G0444 is a preventive service, meaning there is no cost to the patient for the service. Likewise with the AWVs G0438 and G0439.
You cannot bill G0438 + G0444 because G0438 is the more extensive procedure and is never allowed. You can, however, bill G0444 with G0439 as the subsequent AWVs are less extensive.
When you bill G0444 with an office visit, the patient will end up with a bill because of the office visit charge. It's generally frowned upon, especially if the patient doesn't realize the visit is not completely preventive, meaning at no charge.
"Include an E/M code if your provider needs to treat the patient for a specific diagnosis during the visit and performs and documents the work associated with a problem oriented E/M service. Report the appropriate E/M code with modifier 25, Significant, separately identifiable evaluation and management service by the same provider on the same day of the procedure or other service, along with the supporting diagnosis, plus the wellness visit code.
The purpose of the AWV is to provide a preventive planning service, not take care of problems the patient has at the same time. As per the federal register, problems are to be addressed at a different visit, except when there is a rare circumstance that warrants dealing with a problem at the time of the AWV. Payers may allow billing a problem E/M service along with modifier 25."

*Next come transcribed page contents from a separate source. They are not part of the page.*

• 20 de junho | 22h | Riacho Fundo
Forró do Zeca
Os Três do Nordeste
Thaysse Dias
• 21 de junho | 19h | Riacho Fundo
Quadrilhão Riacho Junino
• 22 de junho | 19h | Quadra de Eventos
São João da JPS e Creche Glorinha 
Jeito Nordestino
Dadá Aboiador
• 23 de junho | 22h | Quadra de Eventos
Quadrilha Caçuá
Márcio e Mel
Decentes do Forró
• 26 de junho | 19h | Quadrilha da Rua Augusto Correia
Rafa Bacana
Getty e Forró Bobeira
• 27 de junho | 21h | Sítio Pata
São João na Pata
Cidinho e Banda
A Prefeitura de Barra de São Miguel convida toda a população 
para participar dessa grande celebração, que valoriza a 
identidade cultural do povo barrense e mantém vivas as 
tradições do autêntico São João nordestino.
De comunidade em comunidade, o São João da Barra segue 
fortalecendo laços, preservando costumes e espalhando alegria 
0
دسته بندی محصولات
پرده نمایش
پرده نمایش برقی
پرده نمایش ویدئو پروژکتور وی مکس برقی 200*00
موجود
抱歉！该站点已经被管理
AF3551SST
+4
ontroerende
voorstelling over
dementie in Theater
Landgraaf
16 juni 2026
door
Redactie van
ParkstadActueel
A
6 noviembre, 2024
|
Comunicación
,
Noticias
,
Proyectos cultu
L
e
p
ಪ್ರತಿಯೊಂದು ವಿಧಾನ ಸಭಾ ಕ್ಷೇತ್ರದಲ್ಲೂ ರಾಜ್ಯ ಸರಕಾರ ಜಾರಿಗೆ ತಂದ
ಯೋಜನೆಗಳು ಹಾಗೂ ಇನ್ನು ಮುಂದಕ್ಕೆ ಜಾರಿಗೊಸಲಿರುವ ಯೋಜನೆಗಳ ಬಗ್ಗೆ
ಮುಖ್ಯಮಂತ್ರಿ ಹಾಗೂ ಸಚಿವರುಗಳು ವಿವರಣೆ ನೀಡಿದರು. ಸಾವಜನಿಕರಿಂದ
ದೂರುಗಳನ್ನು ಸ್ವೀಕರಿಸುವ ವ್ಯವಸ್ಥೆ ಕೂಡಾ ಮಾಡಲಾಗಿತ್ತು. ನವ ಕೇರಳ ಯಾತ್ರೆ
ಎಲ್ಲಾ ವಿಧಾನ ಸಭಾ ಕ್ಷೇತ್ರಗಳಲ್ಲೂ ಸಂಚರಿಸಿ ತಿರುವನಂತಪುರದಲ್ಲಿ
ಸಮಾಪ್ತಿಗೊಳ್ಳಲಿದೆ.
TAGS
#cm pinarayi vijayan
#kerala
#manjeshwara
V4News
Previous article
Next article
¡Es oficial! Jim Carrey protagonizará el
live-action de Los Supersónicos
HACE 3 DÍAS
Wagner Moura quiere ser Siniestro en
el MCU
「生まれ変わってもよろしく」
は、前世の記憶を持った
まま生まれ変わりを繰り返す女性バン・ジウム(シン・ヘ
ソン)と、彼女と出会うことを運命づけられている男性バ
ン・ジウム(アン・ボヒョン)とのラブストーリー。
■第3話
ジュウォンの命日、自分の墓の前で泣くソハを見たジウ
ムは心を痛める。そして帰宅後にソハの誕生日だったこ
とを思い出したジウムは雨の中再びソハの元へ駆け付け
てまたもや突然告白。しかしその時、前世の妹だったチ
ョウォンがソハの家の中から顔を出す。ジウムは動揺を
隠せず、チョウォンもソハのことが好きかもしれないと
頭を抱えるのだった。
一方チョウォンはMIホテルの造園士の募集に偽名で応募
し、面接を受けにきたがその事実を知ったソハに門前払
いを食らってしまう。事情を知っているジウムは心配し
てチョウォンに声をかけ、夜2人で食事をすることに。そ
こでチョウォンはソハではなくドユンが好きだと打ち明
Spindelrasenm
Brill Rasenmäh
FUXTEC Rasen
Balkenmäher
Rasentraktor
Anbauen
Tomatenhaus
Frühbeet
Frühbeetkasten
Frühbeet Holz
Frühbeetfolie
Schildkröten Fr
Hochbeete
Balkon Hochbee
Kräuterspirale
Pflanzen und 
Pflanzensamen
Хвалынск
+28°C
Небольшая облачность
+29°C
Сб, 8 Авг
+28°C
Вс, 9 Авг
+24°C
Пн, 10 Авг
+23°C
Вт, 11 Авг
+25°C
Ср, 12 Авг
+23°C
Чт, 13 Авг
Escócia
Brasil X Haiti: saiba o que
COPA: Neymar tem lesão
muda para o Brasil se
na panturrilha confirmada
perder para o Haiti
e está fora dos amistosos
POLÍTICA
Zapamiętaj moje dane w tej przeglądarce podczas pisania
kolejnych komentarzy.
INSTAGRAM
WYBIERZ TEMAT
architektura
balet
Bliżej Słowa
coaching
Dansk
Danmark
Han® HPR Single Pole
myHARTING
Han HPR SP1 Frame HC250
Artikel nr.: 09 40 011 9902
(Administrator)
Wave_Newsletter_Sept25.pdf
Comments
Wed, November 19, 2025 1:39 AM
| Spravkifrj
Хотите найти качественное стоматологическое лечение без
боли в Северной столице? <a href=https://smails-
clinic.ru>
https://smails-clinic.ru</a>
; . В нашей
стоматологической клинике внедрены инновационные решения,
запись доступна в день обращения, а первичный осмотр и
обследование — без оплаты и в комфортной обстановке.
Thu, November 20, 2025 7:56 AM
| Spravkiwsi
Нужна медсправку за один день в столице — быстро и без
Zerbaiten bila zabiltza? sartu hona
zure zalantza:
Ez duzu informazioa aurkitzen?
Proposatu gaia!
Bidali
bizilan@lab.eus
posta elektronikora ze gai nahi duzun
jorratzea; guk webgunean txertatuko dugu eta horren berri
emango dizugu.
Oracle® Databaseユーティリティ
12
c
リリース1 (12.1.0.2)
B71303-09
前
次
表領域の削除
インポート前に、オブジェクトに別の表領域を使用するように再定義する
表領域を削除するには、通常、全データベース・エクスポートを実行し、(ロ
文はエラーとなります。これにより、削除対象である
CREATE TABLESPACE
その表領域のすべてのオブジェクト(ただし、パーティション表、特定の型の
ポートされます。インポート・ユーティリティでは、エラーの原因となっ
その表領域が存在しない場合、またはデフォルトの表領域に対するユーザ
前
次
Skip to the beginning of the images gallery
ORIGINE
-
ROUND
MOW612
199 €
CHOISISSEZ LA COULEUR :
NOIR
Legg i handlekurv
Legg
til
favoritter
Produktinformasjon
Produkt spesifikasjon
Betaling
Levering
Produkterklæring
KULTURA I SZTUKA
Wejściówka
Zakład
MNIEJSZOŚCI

Although it's allowed, personally I'm not a huge fan of lumping office visits and AWVs together. The AWV is at no cost to the patient; the depression screening is at no cost to the patient; the office visit is not. And I can't see the need to make it routine practice to do an office visit and an AWV together. It's not really "fair" to the patient in some ways.
On a side note, you can't add modifiers to the G codes. And mod 59 is not permitted on E/M codes.